#mlpack on 2017-05-12 — irc logs at libera.irclog.whitequark.org

2015-01-15 23:05 verne.freenode.net changed the topic of #mlpack to: http://www.mlpack.org/ -- We don't respond instantly... but we will respond. Give it a few minutes. Or hours. -- Channel logs: http://www.mlpack.org/irc/

00:00 < rcurtin> hello there everyone, I think I will wait another minute or two for a few people that I haven't seen yet

00:00 < zoq> yeah, good idea :)

00:02 < Kirill> hey guys

00:02 govg has joined #mlpack

00:02 < chenzhe> hi!

00:03 < zoq> Hello there!

00:03 < rcurtin> hey there Kirill, glad you could make it :)

00:03 < rcurtin> I thought maybe I had sent the invitation to the wrong email since I didn't see you this morning, but I guess you got it in the end :)

00:03 < Kirill> yeah, I did

00:05 < rcurtin> ok, I guess I will go ahead and start, people can read the logs if they need to catch up :)

00:05 < rcurtin> so, hello everyone, thanks for coming to the meeting! this is the closest we can get to an in-person meeting since we are all so far apart

00:06 < rcurtin> congratulations to the students on your acceptance!

00:06 < rcurtin> as you probably know, this is the second instance of this meeting, so basically I'll be talking about the same things

00:06 < rcurtin> the meeting is logged, and you can find the logs at http://www.mlpack.org/irc/

00:06 < rcurtin> but for some reason the log is not fully working, so I can't seem to load the messages from earlier today... I will have to look into that...

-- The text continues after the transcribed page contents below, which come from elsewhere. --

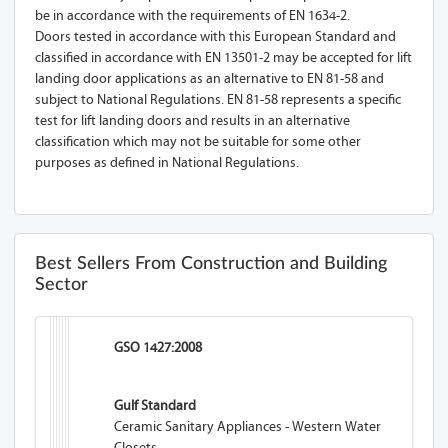
be in accordance with the requirements of EN 1634-2.
Doors tested in accordance with this European Standard and
classified in accordance with EN 13501-2 may be accepted for lift
landing door applications as an alternative to EN 81-58 and
subject to National Regulations. EN 81-58 represents a specific
test for lift landing doors and results in an alternative
classification which may not be suitable for some other
purposes as defined in National Regulations.
Best Sellers From Construction and Building
Sector
GSO 1427:2008
Gulf Standard
Ceramic Sanitary Appliances - Western Water
Closets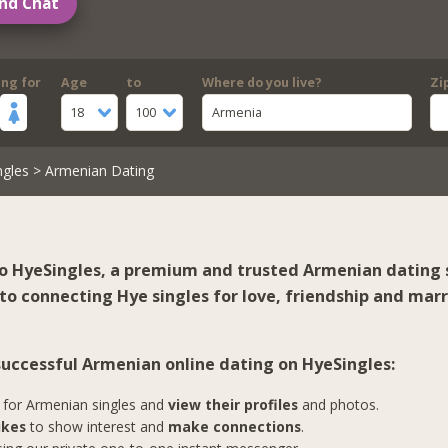
nd Chat
ing for
Age
to
Where do you live?
Zi
18
100
Armenia
ngles
> Armenian Dating
 HyeSingles, a premium and trusted Armenian dating s
to connecting Hye singles for love, friendship and marr
 successful Armenian online dating on HyeSingles:
for Armenian singles and
view their profiles
and photos.
ikes
to show interest and
make connections
.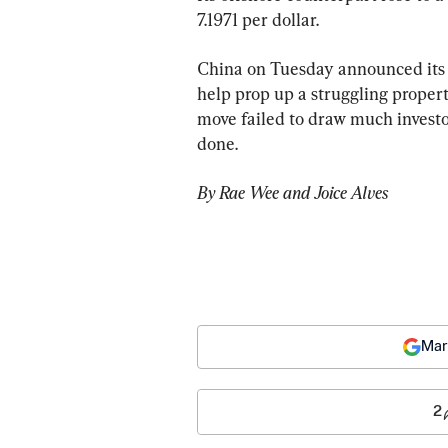
7.1971 per dollar.
China on Tuesday announced its b
help prop up a struggling prope
move failed to draw much investo
done.
By Rae Wee and Joice Alves
Mar
2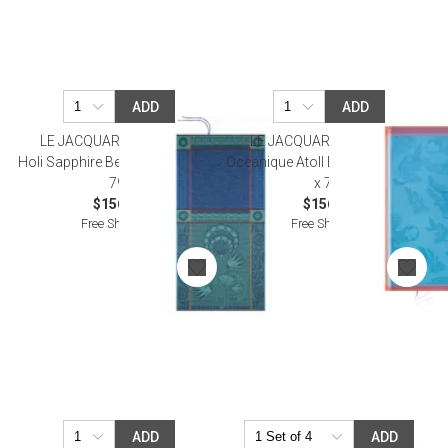
ADD
ADD
LE JACQUARD FRANCAIS
LE JACQUARD FRANCAIS
Holi Sapphire Beach Towel 39" x
Oceanique Atoll Beach Towel 39"
79"
x 79"
$156.00
$156.00
Free Shipping
Free Shipping
ADD
ADD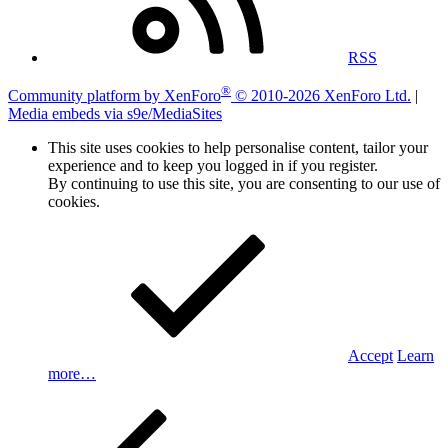
RSS
®
Community platform by XenForo
© 2010-2026 XenForo Ltd.
|
Media embeds via s9e/MediaSites
This site uses cookies to help personalise content, tailor your
experience and to keep you logged in if you register.
By continuing to use this site, you are consenting to our use of
cookies.
Accept
Learn
more…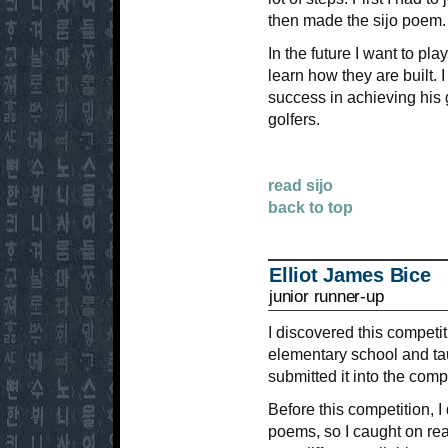
then made the sijo poem.
In the future I want to pla
learn how they are built.
success in achieving his
golfers.
read sijo
back to top
Elliot James Bice
junior runner-up
I discovered this competi
elementary school and ta
submitted it into the comp
Before this competition, I
poems, so I caught on reall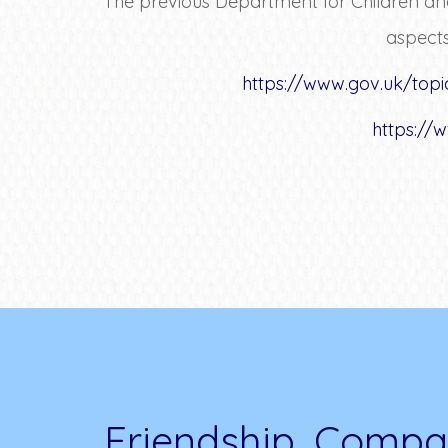
The previous Department for Children and
aspects
https://www.gov.uk/topi
https://
Friendship, Compa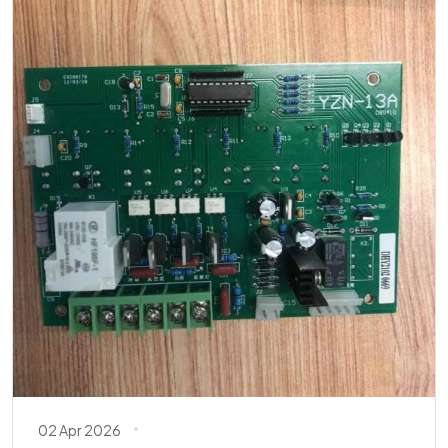
02 Apr 2026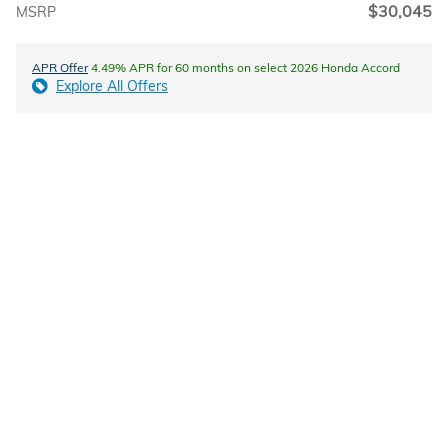
$30,045
MSRP
APR Offer
4.49% APR for 60 months on select 2026 Honda Accord
Explore All Offers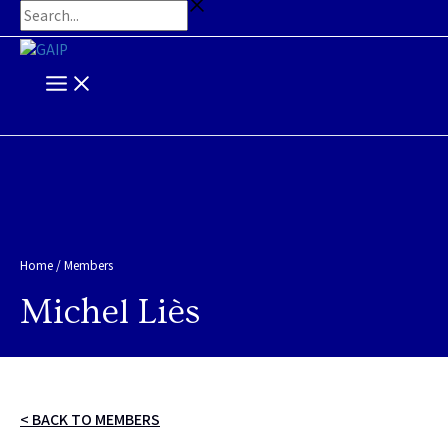
Main
Skip
Search...
Menu
to
content
Home
/
Members
Michel Liès
< BACK TO MEMBERS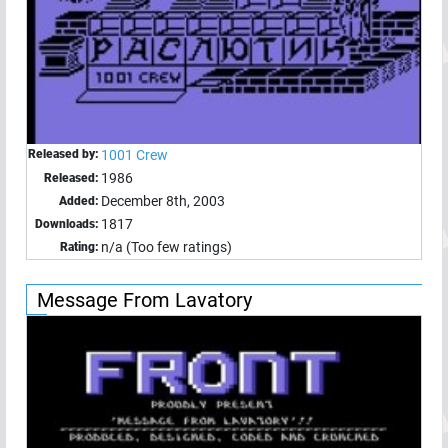
Released by:
1001 Crew
1986
Released:
December 8th, 2003
Added:
1817
Downloads:
n/a (Too few ratings)
Rating:
Message From Lavatory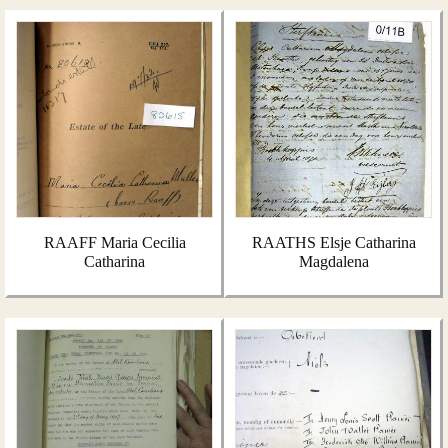
RAAFF Maria Cecilia
RAATHS Elsje Catharina
Catharina
Magdalena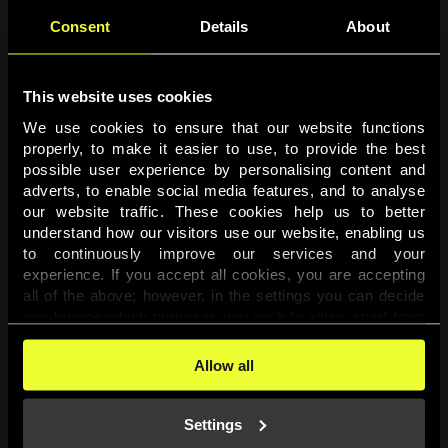
Consent
Details
About
This website uses cookies
We use cookies to ensure that our website functions 
properly, to make it easier to use, to provide the best 
possible user experience by personalising content and 
adverts, to enable social media features, and to analyse 
Page not found
our website traffic. These cookies help us to better 
understand how our visitors use our website, enabling us 
to continuously improve our services and your 
The requested page was not found.
experience. If you accept all cookies, you are accepting 
all of the above; however, in the settings you can decide 
one-by-one which purposes you wish to allow, apart from 
Go back
the cookies that are essential for the website to function. 
You can find more information about the cookies used on 
Allow all
this website in our 
Cookies Policy
. 
Settings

00:07 < rcurtin> anyway, I think you all know me, I'm Ryan Curtin, the mlpack GSoC organization administrator

00:07 < chenzhe> It seems to be quite a long log to read ^_^

00:07 < rcurtin> yeah, many messages :)

00:07 < rcurtin> this is the biggest GSoC mlpack has had; this year we have 10 students. In previous years we've had 6, 5, and 3... so this is a much bigger logistical challenge!

00:08 < rcurtin> I believe I have sent everyone an email with useful links, documentation, and other information about the project; if you didn't get that email, let me know and I'll send it to you (and make sure I send everything to your correct email in the future)

00:08 < rcurtin> as far as schedule goes...

00:08 < rcurtin> right now is the "Community Bonding" period, which goes from May 4 to May 30

00:09 < rcurtin> ideally, during this time, you can get to know your mentor a bit, get to know the community a bit, maybe have some fun, maybe learn a bit more about mlpack

00:09 < rcurtin> some nice ways to do this are on the mailing list, or direct emails to your mentor, or here on IRC---don't feel restricted to talk only about mlpack; we can have some fun in the channel also :)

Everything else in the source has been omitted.